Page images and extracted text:
⟨

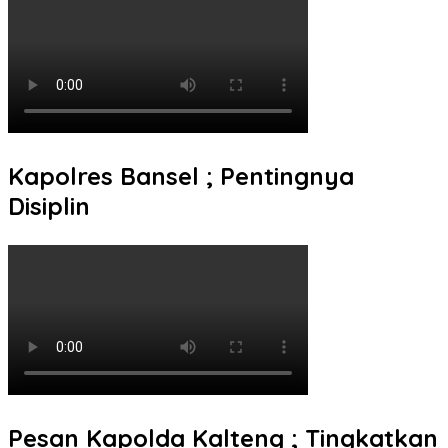
Kapolres Bansel ; Pentingnya
Disiplin
Pesan Kapolda Kalteng ; Tingkatkan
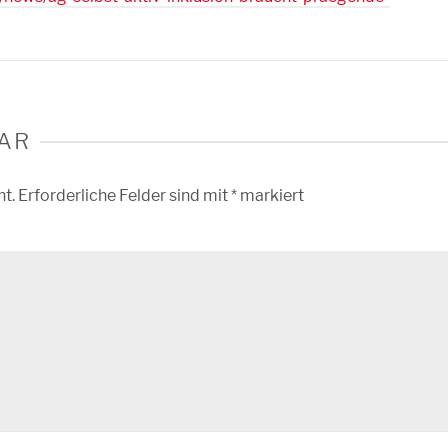
AR
ht.
Erforderliche Felder sind mit
*
markiert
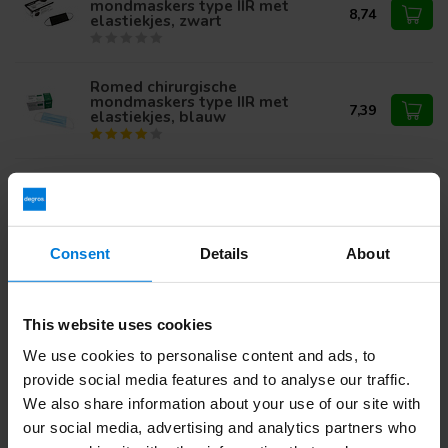
mondmaskers type IIR met
8,74
elastiekjes, zwart
Romed chirurgische
mondmaskers type IIR met
7,39
elastiekjes, blauw
Romed chirurgische
mondmaskers type IIR met
elastiekjes, zwart - Set van 10
99,50
doosjes
Consent
Details
About
Heb je vragen over dit product?
This website uses cookies
Of heb je hulp nodig bij je bestelling? Neem contact op via
We use cookies to personalise content and ads, to
mail met onze
Klantenservice
of bel
+31 (0)30 203 59 02
provide social media features and to analyse our traffic.
We also share information about your use of our site with
our social media, advertising and analytics partners who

⟩

ABOUT THIS TASK: Give back exactly the lines from the line containing "mail met onze" to the end of the entries, and no other lines.

RESULT FOR THIS EXERCISE:
mail met onze
Klantenservice
of bel
+31 (0)30 203 59 02
provide social media features and to analyse our traffic.
We also share information about your use of our site with
our social media, advertising and analytics partners who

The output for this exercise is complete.